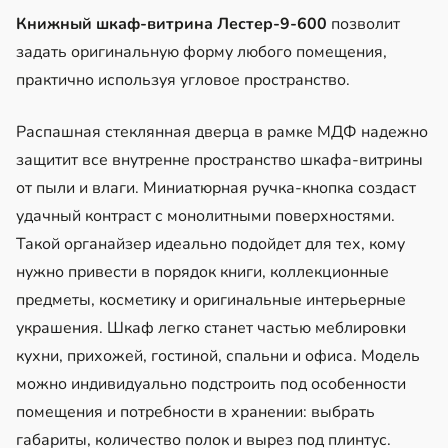
Книжный шкаф-витрина Лестер-9-600
позволит
задать оригинальную форму любого помещения,
практично используя угловое пространство.
Распашная стеклянная дверца в рамке МДФ надежно
защитит все внутренне пространство шкафа-витрины
от пыли и влаги. Миниатюрная ручка-кнопка создаст
удачный контраст с монолитными поверхностями.
Такой органайзер идеально подойдет для тех, кому
нужно привести в порядок книги, коллекционные
предметы, косметику и оригинальные интерьерные
украшения. Шкаф легко станет частью меблировки
кухни, прихожей, гостиной, спальни и офиса. Модель
можно индивидуально подстроить под особенности
помещения и потребности в хранении: выбрать
габариты, количество полок и вырез под плинтус.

Task objective>
Return the material exactly as written, except for any pictures it holds.

Output of the task>
Книжный шкаф-витрина Лестер-9-600
позволит
задать оригинальную форму любого помещения,
практично используя угловое пространство.
Распашная стеклянная дверца в рамке МДФ надежно
защитит все внутренне пространство шкафа-витрины
от пыли и влаги. Миниатюрная ручка-кнопка создаст
удачный контраст с монолитными поверхностями.
Такой органайзер идеально подойдет для тех, кому
нужно привести в порядок книги, коллекционные
предметы, косметику и оригинальные интерьерные
украшения. Шкаф легко станет частью меблировки
кухни, прихожей, гостиной, спальни и офиса. Модель
можно индивидуально подстроить под особенности
помещения и потребности в хранении: выбрать
габариты, количество полок и вырез под плинтус.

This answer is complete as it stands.